For the first time, parents had a chance to scan through university courses and also see costs attached to the programmes when deciding where to send their children.

The government said funding of students will be based on four categories namely; vulnerable, extremely needy, needy and less needy.

Families were also able to assess their financial capability and whether they may qualify for government scholarships while making choices for courses.


This means parents and guardians may have opted to select courses that they may fully fund in case they failed to secure scholarships.

But even with this, universities and colleges are also on the spot for not attracting students to take up their courses as it emerged that they had declared a total available capacity of 768,624.

Machogu said this is the total available spaces declared by the 69 universities, 210 TVET institutions and three Secondary Teacher Training Colleges.

The CS said, according to KUCCPS, only 285,167 students secured places in degree, diploma, craft certificate and artisan courses in 282 training institutions. This means about 483, 457 spaces are vacant across the universities and colleges.

And speaking at the release of the placement data, KUCCPS Chief Executive Mercy Wahome also termed the trend as shocking.

KUCCPS data also shows that top public universities that previously scooped thousands of students during placements recorded reduced numbers.

This is because for the first time, students were able to make choices based on costs of courses displayed on the KUCCPS portal.

Overall, Machogu said that only 140,107 were placed in university programmed. Of these, were 130,484 placed in public universities.

Another 9,622 to private universities, which means that they shunned government scholarships and opted for private institutions.

According to the new funding plan unveiled by President William Ruto, students who make applications to study in private universities do not qualify for scholarships. They however are eligible for loans.

This means that nearly 10,000 students went to the KUCCPS portal and opted to reject government scholarships.

And the number of those who chose private universities this time, is still similar to those previously placed in those institutions and funded by the government.

Funding of these students in private universities faced stiff opposition from various quarters, including public institutions' leadership.

Machogu yesterday announced that some 144,500 were placed in TVETs and 560 in secondary teacher training colleges.

He also said that some 9,673 who qualified for degree courses opted to be placed in TVET institutions.

What is however shocking is the low number is students taking up courses in higher education, leading to mass wastage. Dr Wahome also indicted that more male students took up the degree courses while female students showed more interest in TVET courses.
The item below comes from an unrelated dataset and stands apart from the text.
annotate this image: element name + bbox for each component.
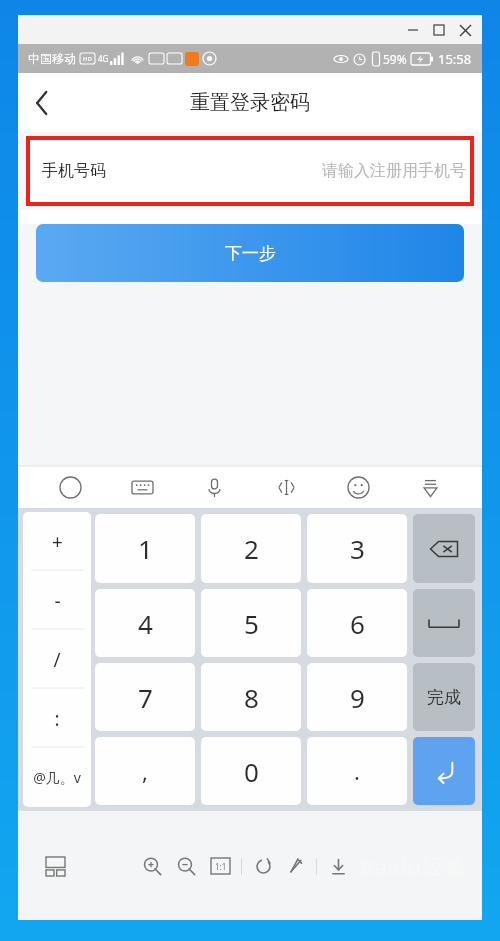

Higher Education Loans Board (HELB) Chief Executive Charles Ringera said students will be able to know their categorisation in the next 45 days.

Machogu said that out of the 2022 KCSE graduates, more than 45,000 university students and 42,000 TVET students categorised as vulnerable and extremely needy, will be fully funded with the Government Scholarships and Loans.

The successful candidates, however, will be the first lot to be admitted to universities under the new government funding model released by the President on May 2. They will join university in September.

The new funding model, Machogu said, will award government support on need level and basis.

In this year’s cycle, the placement body also took up the placement of learners to the Kenya Medical Training College and teaching colleges.

Machogu said that placement to Kenya Medical Training College (KMTC) and 32 Primary Teacher Training Colleges is still ongoing.

“I encourage all eligible students to take advantage of these opportunities to apply for the programmes,” he said.

“Our target is to work together with other line ministries to centralise the placement of students in all colleges in the country through KUCCPS,” Machogu added.